THE RECORDS:

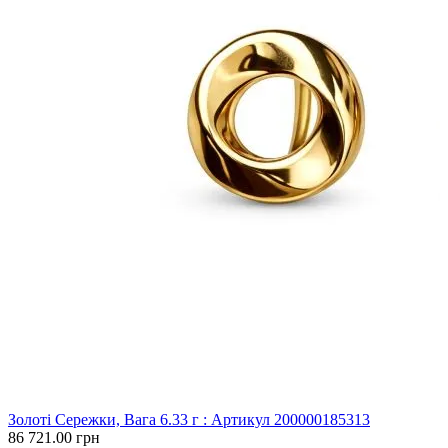
Золоті Сережки, Вага 6.33 г : Артикул 200000185313
86 721.00 грн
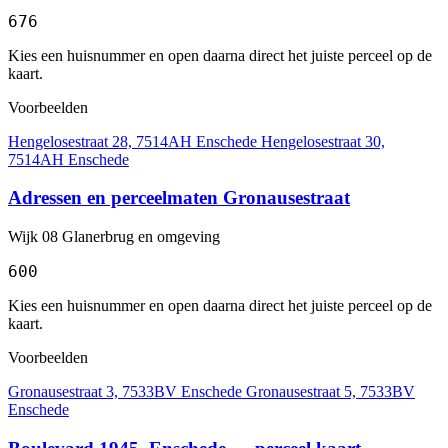
676
Kies een huisnummer en open daarna direct het juiste perceel op de
kaart.
Voorbeelden
Hengelosestraat 28, 7514AH Enschede
Hengelosestraat 30,
7514AH Enschede
Adressen en perceelmaten Gronausestraat
Wijk 08 Glanerbrug en omgeving
600
Kies een huisnummer en open daarna direct het juiste perceel op de
kaart.
Voorbeelden
Gronausestraat 3, 7533BV Enschede
Gronausestraat 5, 7533BV
Enschede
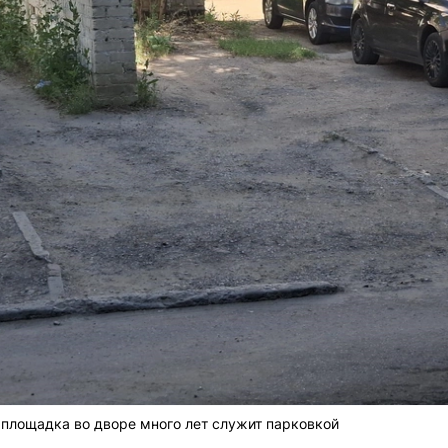
 площадка во дворе много лет служит парковкой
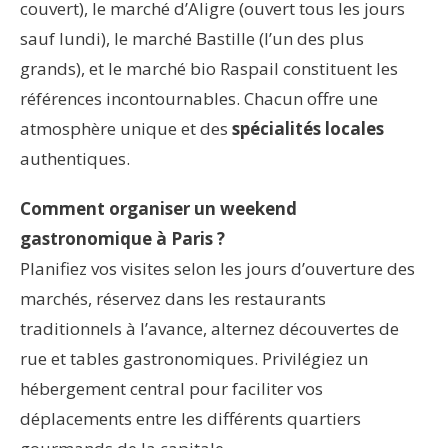
couvert), le marché d’Aligre (ouvert tous les jours
sauf lundi), le marché Bastille (l’un des plus
grands), et le marché bio Raspail constituent les
références incontournables. Chacun offre une
atmosphère unique et des
spécialités locales
authentiques.
Comment organiser un weekend
gastronomique à Paris ?
Planifiez vos visites selon les jours d’ouverture des
marchés, réservez dans les restaurants
traditionnels à l’avance, alternez découvertes de
rue et tables gastronomiques. Privilégiez un
hébergement central pour faciliter vos
déplacements entre les différents quartiers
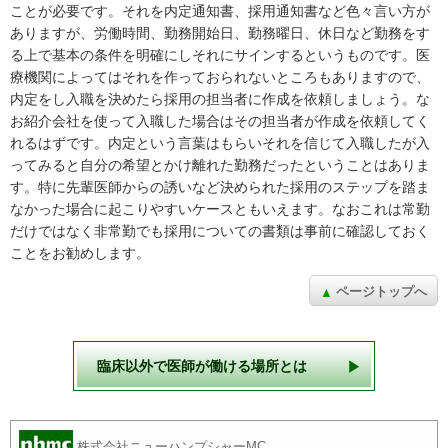
ことが必要です。それを内定通知書、採用通知書など色々言い方が
ありますが、労働時間、勤務開始日、勤務曜日、休日など勤務をす
る上で基本の条件を明確にしそれにサインするというものです。医
療機関によってはそれを作っておられないところもありますので、
内定をし入職を決めたら採用の担当者に作成を依頼しましょう。な
お紹介会社を使って入職した場合はその担当者が作成を依頼してく
れるはずです。内定という言葉はもらいそれを信じて入職したが入
ってみると自分の希望とかけ離れた勤務だったということはありま
す。特に先輩医師からの誘いなど決められた採用のステップを踏ま
なかった場合に起こりやすいケースともいえます。なおこれは常勤
だけではなく非常勤でも採用についての書類は事前に確認しておく
ことをお勧めします。
ページトップへ
臨床以外で
医師が働ける場所とは
株式会社ニューハンプシャーMC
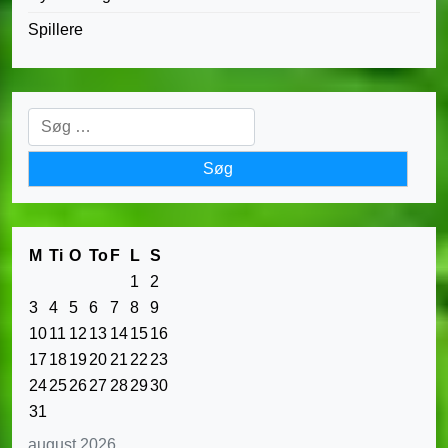
Spillere
Søg
efter:
M
Ti
O
To
F
L
S
1
2
3
4
5
6
7
8
9
10
11
12
13
14
15
16
17
18
19
20
21
22
23
24
25
26
27
28
29
30
31
august 2026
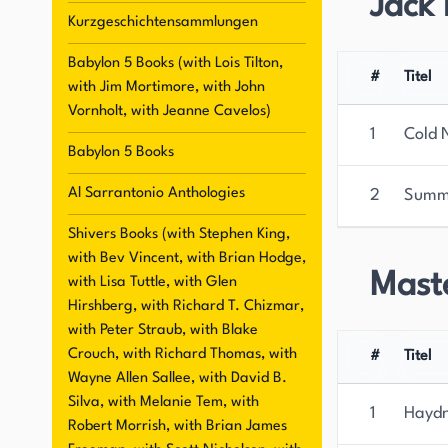
Jack 
Magazine, Realms of Fantasy, Analog und Amazin
Kurzgeschichtensammlungen
Anthologien erschienen, wie The Year's Best Horr
Babylon 5 Books (with Lois Tilton,
Masters, Great Ghost Stories, Best New Horror
#
Titel
with Jim Mortimore, with John
Kurzgeschichten wurden in Toybox, Hornets and
Vornholt, with Jeanne Cavelos)
gesammelt. Er hatte zahlreiche Buchclub-Verkä
1
Cold 
Dutzend Sprachen übersetzt und für Comicbücher
Babylon 5 Books
historischen Hudson Valley-Gebiet von New Yor
Al Sarrantonio Anthologies
2
Summ
Shivers Books (with Stephen King,
with Bev Vincent, with Brian Hodge,
Mast
with Lisa Tuttle, with Glen
Hirshberg, with Richard T. Chizmar,
with Peter Straub, with Blake
Crouch, with Richard Thomas, with
#
Titel
Wayne Allen Sallee, with David B.
Silva, with Melanie Tem, with
1
Haydn
Robert Morrish, with Brian James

WORK ORDER: Exact repeat of the material above: every line from the one with "内定をし入職を決めたら採用の担当者に作成を依頼しましょう。な" through the one with "Vornholt, with Jeanne Cavelos)", endpoints included, and nothing more. No pictures.

TASK OUTPUT:
内定をし入職を決めたら採用の担当者に作成を依頼しましょう。な
お紹介会社を使って入職した場合はその担当者が作成を依頼してく
れるはずです。内定という言葉はもらいそれを信じて入職したが入
ってみると自分の希望とかけ離れた勤務だったということはありま
す。特に先輩医師からの誘いなど決められた採用のステップを踏ま
なかった場合に起こりやすいケースともいえます。なおこれは常勤
だけではなく非常勤でも採用についての書類は事前に確認しておく
ことをお勧めします。
ページトップへ
臨床以外で
医師が働ける場所とは
株式会社ニューハンプシャーMC
Spillere
Søg
efter:
M
Ti
O
To
F
L
S
1
2
3
4
5
6
7
8
9
10
11
12
13
14
15
16
17
18
19
20
21
22
23
24
25
26
27
28
29
30
31
august 2026
Jack 
Magazine, Realms of Fantasy, Analog und Amazin
Kurzgeschichtensammlungen
Anthologien erschienen, wie The Year's Best Horr
Babylon 5 Books (with Lois Tilton,
Masters, Great Ghost Stories, Best New Horror
#
Titel
with Jim Mortimore, with John
Kurzgeschichten wurden in Toybox, Hornets and
Vornholt, with Jeanne Cavelos)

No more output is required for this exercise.